Die Diskussionen über das Rasenmähen - wann, wie oft und ob überhaupt - sprießen wie Unkraut.

Stuttgart - Wann, wie oft und ob der Rasen überhaupt gemäht werden soll - die Diskussionen darüber sprießen wie Unkraut. Im Rathaus hegen Umweltschützer Blütenträume: Hobbygärtner sollen mit dem Mähen noch warten, so der Appell, damit Wildbienen und Schmetterlinge bessere Überlebenschancen haben.

In der Kleingartenanlage am Pragfriedhof im Stuttgarter Norden gibt 33 Schrebergärten, jeder etwa 200 Quadratmeter groß. In manchen blühen zwischen langen Gräsern Löwenzahn, Gänseblümchen und Co. Die Gartenbesitzer sprechen liebevoll von Wildblumen und -kräutern. Der Nachbar hält es für Unkraut, hat es mit Stumpf und Stiel ausgerottet und seine Wiese zum Rasen getrimmt. "Die einen lassen alles wachsen. Andere mähen im April", bestätigt Vereinsvorsitzender Günther Stadler (56), dass das Thema Rasenmähen Glaubenssache ist und jedes Jahr für Diskussionen sorgt - bis rein in die Vorstandsriege.

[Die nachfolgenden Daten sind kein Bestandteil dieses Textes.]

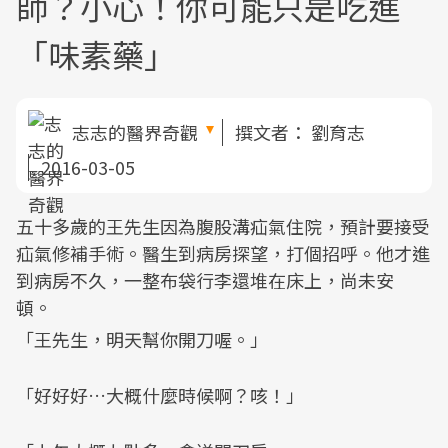
師？小心！你可能只是吃進
「味素藥」
志志的醫界奇觀
撰文者：
劉育志
2016-03-05
五十多歲的王先生因為腹股溝疝氣住院，預計要接受
疝氣修補手術。醫生到病房探望，打個招呼。他才進
到病房不久，一整布袋行李還堆在床上，尚未安
頓。
「王先生，明天幫你開刀喔。」
「好好好…大概什麼時候啊？咳！」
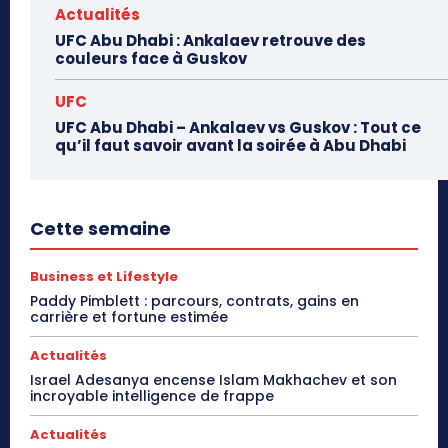
Actualités
UFC Abu Dhabi : Ankalaev retrouve des
couleurs face à Guskov
UFC
UFC Abu Dhabi – Ankalaev vs Guskov : Tout ce
qu’il faut savoir avant la soirée à Abu Dhabi
Cette semaine
Business et Lifestyle
Paddy Pimblett : parcours, contrats, gains en
carrière et fortune estimée
Actualités
Israel Adesanya encense Islam Makhachev et son
incroyable intelligence de frappe
Actualités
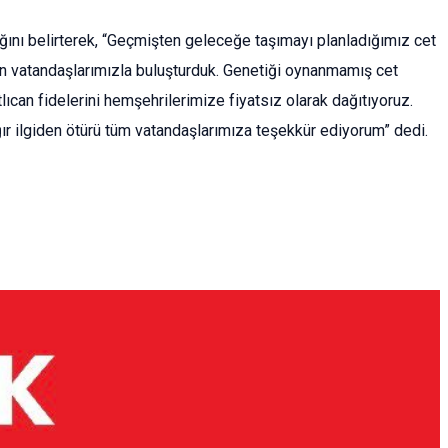
ını belirterek, “Geçmişten geleceğe taşımayı planladığımız cet
gün vatandaşlarımızla buluşturduk. Genetiği oynanmamış cet
lıcan fidelerini hemşehrilerimize fiyatsız olarak dağıtıyoruz.
r ilgiden ötürü tüm vatandaşlarımıza teşekkür ediyorum” dedi.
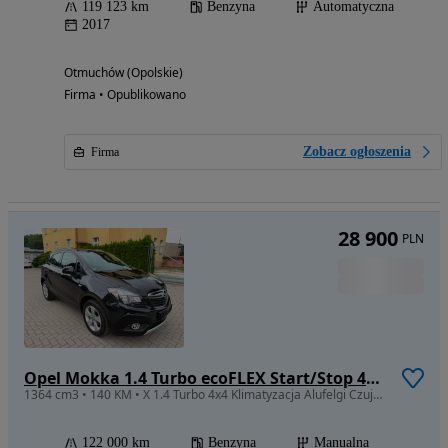
119 123 km
Benzyna
Automatyczna
2017
Otmuchów (Opolskie)
Firma • Opublikowano
Zobacz ogłoszenia
Firma
28 900
PLN
Opel Mokka 1.4 Turbo ecoFLEX Start/Stop 4x4 Edition
1364 cm3 • 140 KM • X 1.4 Turbo 4x4 Klimatyzacja Alufelgi Czujniki Serwisowana
122 000 km
Benzyna
Manualna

Vereinsvorsitzender Stadler selbst hält es mit dem gepflegten englischen Rasen: Bereits vor einer Woche hat er das erste Mal gemäht, damit ihm das "Unkraut" nicht über den Kopf wächst. "Mein Rasenstück ist nur klein. Damit ich es als Grillplatz nutzen kann, mähe ich etwa alle 14 Tage", sagt er. Vorstandsbeisitzer Norman Schmidt (65) dagegen gefallen die bunten Farbtupfer im Gras. Er ist verantwortlich für den Vereinsplatz. Und dort lässt er es wachsen. "Mir gefallen die Wildblumen. Außerdem will ich den Insekten die Lebensgrundlage nicht nehmen." Per Vereinssatzung Regeln fürs Mähen festgelegt haben die Kleingärtner am Pragfriedhof nicht. "Wir diskutieren das aus - und arrangieren uns." Nur an einen Fall erinnert sich Schmidt, bei dem eine Kleingärtnerin mit Vereinsausschluss rechnen musste, weil sie ihren Garten verwildern ließ. Sie habe den Garten schließlich von sich aus abgegeben.

Vom Rasen auf die Wiese

Weil beim Mähen nicht nur der Rasen gestutzt wird, sondern auch Wildpflanzen abrasiert werden, appelliert das städtische Amt für Umweltschutz an alle Hobbygärtner, den Rasenmäher noch bis zum Frühsommer im Schuppen zu lassen und auch Wildblumen nicht auszustechen. "Zahlreiche Insekten wie Wildbienen und Schmetterlinge brauchen die Pollen und den Nektar von Löwenzahn, Wiesenschaumkraut und anderen Rasenkräutern und Wiesenpflanzen als Nahrung und für die Eiablage", sagt Conrad Fink vom Amt für Umweltschutz. Nur wenn die Pflanzen verblühen, Samen bilden und sich vermehren können, sei ihr Fortbestand und damit die Nahrungsgrundlage für die Insekten dauerhaft sichergestellt.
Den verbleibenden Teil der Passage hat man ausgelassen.